───── Records

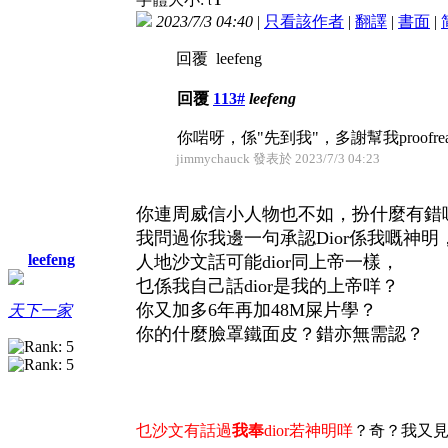
t
2023/7/3 04:40
|
只看該作者
|
翻譯
|
書面
|
回覆 leefeng
回覆
113#
leefeng
你啱呀，係"先到我"，多謝幫我proo
jimmychauck 發表於 2023/7/3 04:23
你連周威信小人物也不如，扮什麼有錯
我問過你我邊一句承認Dior係我嘅神
leefeng
人地沙文話可能dior同上帝一樣，
乜係我自己
話dior是我的上帝咩？
你又加多6年再加48M屎片學？
天下一家
你的什麼臉罩鐵面皮？錯亦無需認？
乜沙文有話過
我奉
dior若神明咩
？奇？我又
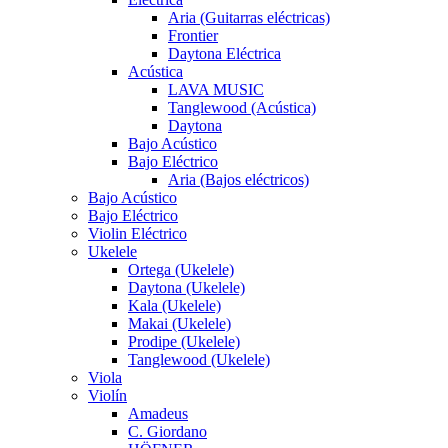
Aria (Guitarras eléctricas)
Frontier
Daytona Eléctrica
Acústica
LAVA MUSIC
Tanglewood (Acústica)
Daytona
Bajo Acústico
Bajo Eléctrico
Aria (Bajos eléctricos)
Bajo Acústico
Bajo Eléctrico
Violin Eléctrico
Ukelele
Ortega (Ukelele)
Daytona (Ukelele)
Kala (Ukelele)
Makai (Ukelele)
Prodipe (Ukelele)
Tanglewood (Ukelele)
Viola
Violín
Amadeus
C. Giordano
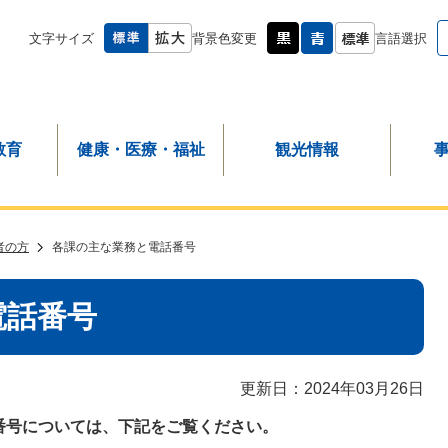
文字サイズ
背景色変更
言語選択
教育
健康・医療・福祉
観光情報
者の方
各課の主な業務と電話番号
電話番号
更新日：2024年03月26日
番号については、下記をご覧ください。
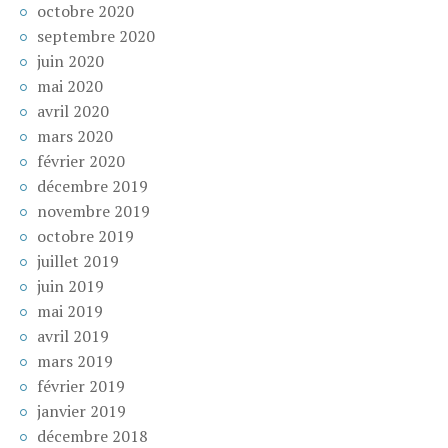
octobre 2020
septembre 2020
juin 2020
mai 2020
avril 2020
mars 2020
février 2020
décembre 2019
novembre 2019
octobre 2019
juillet 2019
juin 2019
mai 2019
avril 2019
mars 2019
février 2019
janvier 2019
décembre 2018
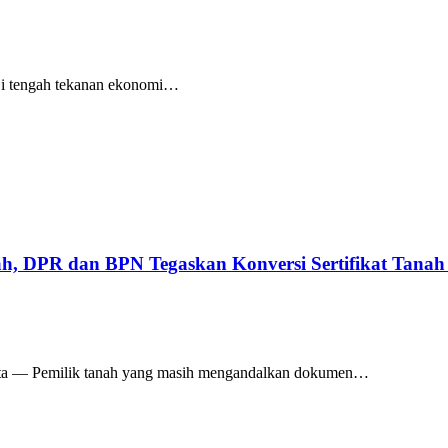
i tengah tekanan ekonomi…
Sah, DPR dan BPN Tegaskan Konversi Sertifikat Tanah
arta — Pemilik tanah yang masih mengandalkan dokumen…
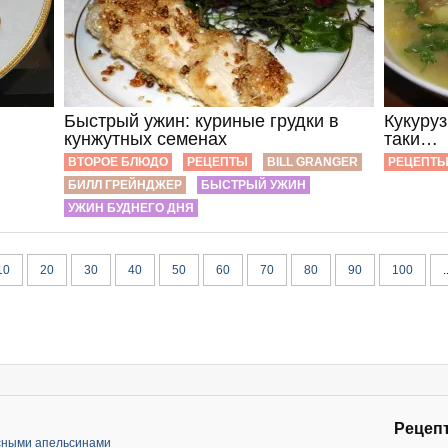
Быстрый ужин: куриные грудки в
Кукуруз
кунжутных семенах
таки…
ВТОРОЕ БЛЮДО
РЕЦЕПТЫ
BILL GRANGER
РЕЦЕПТ
БИЛЛ ГРЕЙНДЖЕР
БЫСТРЫЙ УЖИН
УЖИН БУДНЕГО ДНЯ
10
20
30
40
50
60
70
80
90
100
.
Рецеп
асными апельсинами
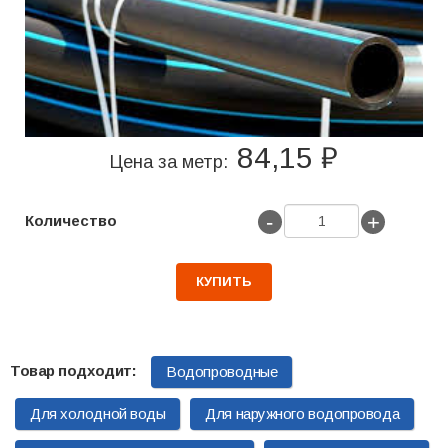
84,15 ₽
Цена за метр:
-
+
Количество
КУПИТЬ
Водопроводные
Для холодной воды
Для наружного водопровода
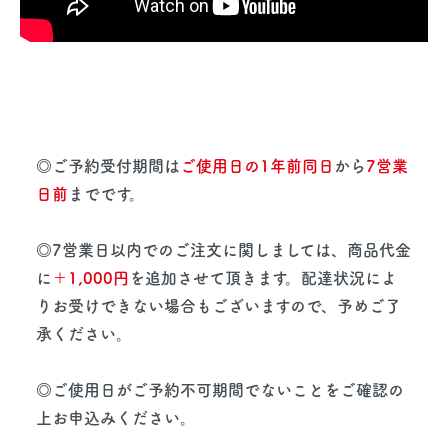
◎ご予約受付期間は
ご使用日の1年前同日
から
7営業
日前
までです。
◎7営業日以内でのご注文に関しましては、商品代金
に
＋1,000円
を追加させて頂きます。配達状況によ
りお受けできない場合もございますので、予めご了
承ください。
◎ご使用日がご予約不可期間でないことをご確認の
上お申込みください。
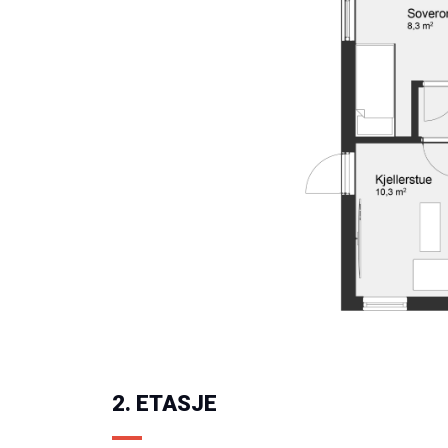
2. ETASJE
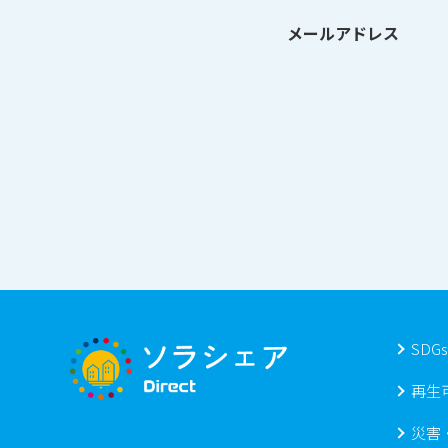
メールアドレス
SDG
再生
災害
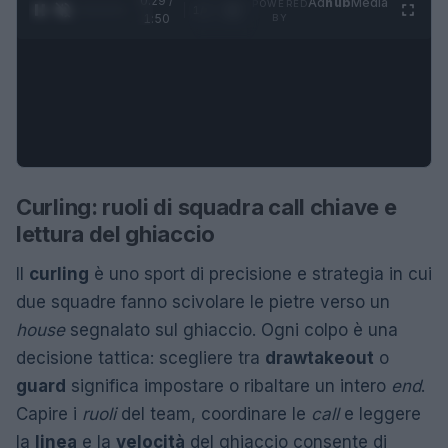
0:30 /
Ad
hub
Media
POWERED
1
/
4
1:50
BY
Curling: ruoli di squadra call chiave e
lettura del ghiaccio
Il
curling
è uno sport di precisione e strategia in cui
due squadre fanno scivolare le pietre verso un
house
segnalato sul ghiaccio. Ogni colpo è una
decisione tattica: scegliere tra
draw
takeout
o
guard
significa impostare o ribaltare un intero
end
.
Capire i
ruoli
del team, coordinare le
call
e leggere
la
linea
e la
velocità
del ghiaccio consente di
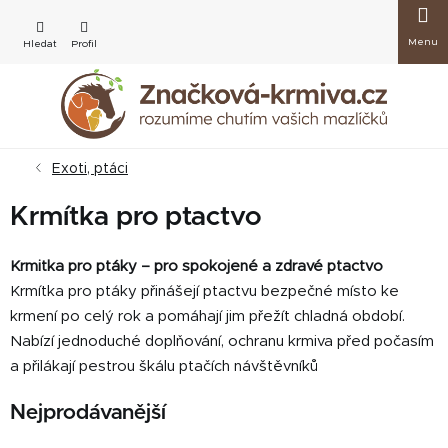
Přejít
Nákup
na
obsah
košík
Exoti, ptáci
Krmítka pro ptactvo
Krmitka pro ptáky – pro spokojené a zdravé ptactvo
Krmítka pro ptáky přinášejí ptactvu bezpečné místo ke
krmení po celý rok a pomáhají jim přežít chladná období.
Nabízí jednoduché doplňování, ochranu krmiva před počasím
a přilákají pestrou škálu ptačích návštěvníků
Nejprodávanější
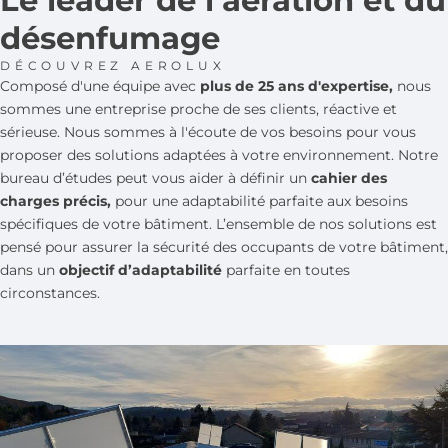
Le leader de l’aération et du
désenfumage
DÉCOUVREZ AEROLUX
Composé d'une équipe avec
plus
de 25 ans d'expertise,
nous
sommes une entreprise proche de ses clients, réactive et
sérieuse. Nous sommes à l'écoute de vos besoins pour vous
proposer des solutions adaptées à votre environnement. Notre
bureau d’études peut vous aider à définir un
cahier des
charges précis,
pour une adaptabilité parfaite aux besoins
spécifiques de votre bâtiment. L’ensemble de nos solutions est
pensé pour assurer la sécurité des occupants de votre bâtiment,
dans un
objectif d’adaptabilité
parfaite en toutes
circonstances.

──────────

- **Activity**: Please state the number of lines in the data above that hold the word "ptáky", without any other text.

- **Exercise output**: 2